Miller v. Grain Insurance and Guarantee Co.,  S.J. No. 767, Saskatchewan Court of Queen’s Bench
Mr. Kakakaway’s parents commenced an action against Mr. Miller to recover damages resulting from the negligent and/or intentional acts of Mr. Miller relating to the March 19, 2000 death of Mr. Kakakaway. In this action it was alleged that Mr. Kakakaway and a friend had been drinking at their home on a reserve. Shortly after midnight on March 19, 2002, they grabbed their baseball bats, apparently for protection from “stray dogs” and proceeded toward a resort, where Mr. Miller and others were having a party at a cabin. Mr. Kakakaway and his cousin proceeded to damage vehicles parked outside the cabin, and then fled when they were chased by Mr. Miller and his friends on foot. Nearly 30 minutes later, Mr. Miller and his friends caught up with Mr. Kakakaway and his cousin. An altercation ensued in which Mr. Miller threw a tire iron which struck Mr. Kakakaway in the temple and killed him.
Mr. Miller made an application pursuant to his insurance contract with Grain Insurance and Guarantee Co. (“Grain Insurance”) to defend him with respect to the allegations that had been made against him. Grain Insurance refused to defend him on the basis that Mr. Miller’s actions fell within the intentional act exclusion in the policy. The intentional act exclusion clause in the policy states:
This policy does not apply to bodily injury or property damage caused intentionally by or at the direction of the insured.

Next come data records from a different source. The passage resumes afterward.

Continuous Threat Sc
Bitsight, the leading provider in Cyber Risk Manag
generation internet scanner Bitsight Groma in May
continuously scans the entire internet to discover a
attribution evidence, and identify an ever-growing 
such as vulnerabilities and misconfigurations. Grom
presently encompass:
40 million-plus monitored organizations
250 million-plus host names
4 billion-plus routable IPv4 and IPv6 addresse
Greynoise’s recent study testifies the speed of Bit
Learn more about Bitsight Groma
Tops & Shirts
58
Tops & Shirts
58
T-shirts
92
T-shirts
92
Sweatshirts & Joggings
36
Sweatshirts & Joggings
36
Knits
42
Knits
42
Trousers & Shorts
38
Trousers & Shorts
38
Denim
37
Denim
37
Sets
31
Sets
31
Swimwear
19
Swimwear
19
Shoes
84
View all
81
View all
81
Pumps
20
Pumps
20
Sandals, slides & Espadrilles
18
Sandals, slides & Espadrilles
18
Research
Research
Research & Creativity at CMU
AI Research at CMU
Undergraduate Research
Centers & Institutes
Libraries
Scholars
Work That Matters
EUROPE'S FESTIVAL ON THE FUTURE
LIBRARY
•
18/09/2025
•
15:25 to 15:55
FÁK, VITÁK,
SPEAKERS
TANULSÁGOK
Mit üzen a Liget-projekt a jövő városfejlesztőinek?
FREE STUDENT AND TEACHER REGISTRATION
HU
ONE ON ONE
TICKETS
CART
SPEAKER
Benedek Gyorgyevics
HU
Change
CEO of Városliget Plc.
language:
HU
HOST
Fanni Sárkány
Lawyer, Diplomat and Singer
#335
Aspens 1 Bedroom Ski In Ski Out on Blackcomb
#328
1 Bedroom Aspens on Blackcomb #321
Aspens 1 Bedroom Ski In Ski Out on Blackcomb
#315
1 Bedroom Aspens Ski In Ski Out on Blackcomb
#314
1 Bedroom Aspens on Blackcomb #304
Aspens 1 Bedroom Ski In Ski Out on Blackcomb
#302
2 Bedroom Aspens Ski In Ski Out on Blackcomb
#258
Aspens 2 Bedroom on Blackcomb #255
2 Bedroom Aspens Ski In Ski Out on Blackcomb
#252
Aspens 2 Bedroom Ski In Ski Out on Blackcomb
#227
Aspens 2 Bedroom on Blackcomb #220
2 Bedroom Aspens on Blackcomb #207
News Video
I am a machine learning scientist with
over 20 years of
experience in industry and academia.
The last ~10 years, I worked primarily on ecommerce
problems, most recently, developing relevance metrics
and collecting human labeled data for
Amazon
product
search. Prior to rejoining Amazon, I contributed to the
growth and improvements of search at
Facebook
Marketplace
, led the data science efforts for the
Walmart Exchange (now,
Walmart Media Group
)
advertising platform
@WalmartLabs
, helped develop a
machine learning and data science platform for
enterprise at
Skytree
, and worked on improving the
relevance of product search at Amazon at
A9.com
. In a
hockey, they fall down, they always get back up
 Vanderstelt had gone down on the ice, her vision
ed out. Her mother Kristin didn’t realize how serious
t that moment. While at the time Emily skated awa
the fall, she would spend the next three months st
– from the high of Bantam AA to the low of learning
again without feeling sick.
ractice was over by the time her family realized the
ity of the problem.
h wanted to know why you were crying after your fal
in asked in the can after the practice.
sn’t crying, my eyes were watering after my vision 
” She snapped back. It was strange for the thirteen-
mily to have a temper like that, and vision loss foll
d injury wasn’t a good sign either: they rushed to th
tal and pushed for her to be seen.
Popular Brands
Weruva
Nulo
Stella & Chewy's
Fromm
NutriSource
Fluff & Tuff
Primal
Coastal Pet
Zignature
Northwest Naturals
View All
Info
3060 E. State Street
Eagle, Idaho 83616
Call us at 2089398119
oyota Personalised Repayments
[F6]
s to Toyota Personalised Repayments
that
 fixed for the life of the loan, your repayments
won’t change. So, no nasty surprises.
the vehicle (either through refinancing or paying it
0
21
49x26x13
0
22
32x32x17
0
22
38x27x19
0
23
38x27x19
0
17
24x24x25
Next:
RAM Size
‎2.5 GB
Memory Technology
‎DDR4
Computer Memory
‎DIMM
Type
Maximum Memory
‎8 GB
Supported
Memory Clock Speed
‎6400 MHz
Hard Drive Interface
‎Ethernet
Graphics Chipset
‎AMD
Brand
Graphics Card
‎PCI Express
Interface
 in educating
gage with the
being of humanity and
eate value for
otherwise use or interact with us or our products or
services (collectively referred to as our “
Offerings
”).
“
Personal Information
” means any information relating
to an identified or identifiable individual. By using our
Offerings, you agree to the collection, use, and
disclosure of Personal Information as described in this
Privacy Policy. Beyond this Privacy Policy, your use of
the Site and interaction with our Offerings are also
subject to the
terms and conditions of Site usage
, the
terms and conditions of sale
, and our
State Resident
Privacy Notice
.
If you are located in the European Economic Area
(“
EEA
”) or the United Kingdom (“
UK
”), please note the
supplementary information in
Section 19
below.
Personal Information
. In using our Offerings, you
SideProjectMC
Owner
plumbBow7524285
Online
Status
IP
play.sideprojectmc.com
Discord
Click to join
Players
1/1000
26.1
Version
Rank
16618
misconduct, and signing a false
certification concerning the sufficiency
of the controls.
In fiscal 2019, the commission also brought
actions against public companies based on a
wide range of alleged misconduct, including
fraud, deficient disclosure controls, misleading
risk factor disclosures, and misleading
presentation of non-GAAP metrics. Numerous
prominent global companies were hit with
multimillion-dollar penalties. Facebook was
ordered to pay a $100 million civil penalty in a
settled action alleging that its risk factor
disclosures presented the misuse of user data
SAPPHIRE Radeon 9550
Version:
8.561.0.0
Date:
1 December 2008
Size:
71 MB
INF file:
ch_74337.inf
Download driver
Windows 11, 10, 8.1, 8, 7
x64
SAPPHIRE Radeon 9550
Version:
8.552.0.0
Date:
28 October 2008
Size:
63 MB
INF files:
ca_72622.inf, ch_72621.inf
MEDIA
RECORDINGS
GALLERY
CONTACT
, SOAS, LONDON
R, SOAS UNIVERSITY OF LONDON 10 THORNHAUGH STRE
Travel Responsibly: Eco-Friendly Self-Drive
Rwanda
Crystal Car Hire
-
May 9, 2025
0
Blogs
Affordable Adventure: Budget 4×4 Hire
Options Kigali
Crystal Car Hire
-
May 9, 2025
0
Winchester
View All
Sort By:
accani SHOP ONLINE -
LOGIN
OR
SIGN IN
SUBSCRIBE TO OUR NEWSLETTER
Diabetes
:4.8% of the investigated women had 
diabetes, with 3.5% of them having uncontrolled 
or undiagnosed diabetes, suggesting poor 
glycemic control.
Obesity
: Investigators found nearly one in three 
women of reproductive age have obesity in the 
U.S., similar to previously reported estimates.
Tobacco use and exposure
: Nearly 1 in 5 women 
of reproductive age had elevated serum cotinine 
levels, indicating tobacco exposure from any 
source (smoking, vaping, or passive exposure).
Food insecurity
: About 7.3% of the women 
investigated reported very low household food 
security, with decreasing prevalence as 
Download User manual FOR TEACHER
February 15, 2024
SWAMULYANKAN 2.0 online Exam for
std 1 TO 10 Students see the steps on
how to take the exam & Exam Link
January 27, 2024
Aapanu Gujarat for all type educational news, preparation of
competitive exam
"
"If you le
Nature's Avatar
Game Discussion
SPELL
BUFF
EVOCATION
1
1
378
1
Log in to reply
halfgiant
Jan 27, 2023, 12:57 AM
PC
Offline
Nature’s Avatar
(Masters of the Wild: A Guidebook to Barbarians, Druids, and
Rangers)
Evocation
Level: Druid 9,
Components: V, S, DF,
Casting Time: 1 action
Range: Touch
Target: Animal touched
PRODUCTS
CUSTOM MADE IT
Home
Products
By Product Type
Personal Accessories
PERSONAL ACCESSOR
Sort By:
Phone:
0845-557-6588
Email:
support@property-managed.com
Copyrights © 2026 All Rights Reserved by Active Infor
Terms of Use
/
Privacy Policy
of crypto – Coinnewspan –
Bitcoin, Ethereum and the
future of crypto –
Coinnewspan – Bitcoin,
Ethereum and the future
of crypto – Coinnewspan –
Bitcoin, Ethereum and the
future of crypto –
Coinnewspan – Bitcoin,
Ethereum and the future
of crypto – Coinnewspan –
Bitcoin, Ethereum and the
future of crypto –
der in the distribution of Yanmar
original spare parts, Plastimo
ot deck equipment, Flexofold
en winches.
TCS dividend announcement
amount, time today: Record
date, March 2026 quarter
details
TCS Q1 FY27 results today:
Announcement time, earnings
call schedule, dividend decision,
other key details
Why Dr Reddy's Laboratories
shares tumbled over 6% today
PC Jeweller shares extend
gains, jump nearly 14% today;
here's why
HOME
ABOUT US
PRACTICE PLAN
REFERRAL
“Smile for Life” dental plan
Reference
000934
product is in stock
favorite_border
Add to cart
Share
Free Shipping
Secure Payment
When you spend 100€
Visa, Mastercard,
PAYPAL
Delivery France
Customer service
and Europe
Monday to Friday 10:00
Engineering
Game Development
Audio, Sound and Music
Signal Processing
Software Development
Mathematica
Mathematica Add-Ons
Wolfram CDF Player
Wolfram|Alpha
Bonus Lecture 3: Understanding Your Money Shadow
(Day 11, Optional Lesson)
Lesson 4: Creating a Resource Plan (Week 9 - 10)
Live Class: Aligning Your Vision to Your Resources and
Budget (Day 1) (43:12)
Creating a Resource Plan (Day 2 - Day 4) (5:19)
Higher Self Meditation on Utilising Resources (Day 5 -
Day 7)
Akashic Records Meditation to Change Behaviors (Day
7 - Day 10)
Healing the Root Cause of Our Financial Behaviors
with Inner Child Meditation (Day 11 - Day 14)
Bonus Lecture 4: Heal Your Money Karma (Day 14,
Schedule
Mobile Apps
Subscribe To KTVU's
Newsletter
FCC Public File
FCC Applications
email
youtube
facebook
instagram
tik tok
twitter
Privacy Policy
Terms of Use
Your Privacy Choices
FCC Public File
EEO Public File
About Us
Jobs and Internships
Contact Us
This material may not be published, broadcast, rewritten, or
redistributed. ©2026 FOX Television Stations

Mr. Miller commenced this action against Grain Insurance for a declaration of entitlement to coverage under his policy of insurance. In assessing the application, Chicoine J. noted that the Supreme Court of Canada reviewed the general issue of the scope of an insurer’s duty to defend in the presence of an exclusion cause in the case of Monenco Ltd. v. Commonwealth Insurance Co., 2001 SCC 49. Grain Insurance argued that it was not obligated to defend Mr. Miller because the policy did not apply to bodily injury which was caused intentionally by the insured. Chicoine J. analyzed the Statement of Claim to determine if the factual allegations set out therein confined the Plaintiffs’ legal claim to the fact that Mr. Miller intentionally caused bodily harm to the deceased without lawful justification. Chicoine J. noted that Mr. Kakakaway and his cousin went to Mr. Miller’s cabin in the dark of night carrying two baseball bats and apparently without provocation damaged a number of vehicles. Although the Statement of Claim does not provide an explanation as to why Mr. Miller threw the tire iron at Mr. Kakakaway, it does contemplate that the Applicant may have thrown it without the intended consequence of causing serious bodily harm. Chicoine J. determined that on the basis of the pleadings, there was a possibility that Mr. Miller could be held liable for some of the damage claimed by the parents of Mr. Kakakaway from the use of excessive force to defend himself or others in his entourage. Although a plea of self-defence may result in an acquittal of criminal charges of assault causing bodily harm, it may not result in complete exoneration at a civil trial if the type or amount of force used was deemed excessive or not well measured.
Chicoine J. concluded that since the intention of Mr. Miller in throwing the tire iron was not necessarily for the purpose or with the intent of causing bodily harm to Mr. Kakakaway, the claim against Mr. Miller was not excluded by the intentional act exclusion clause contained in his policy of insurance. Chicoine J. declared that Mr. Miller was entitled to coverage under his policy of insurance, and that he was entitled to appoint legal counsel of his choosing to defend himself.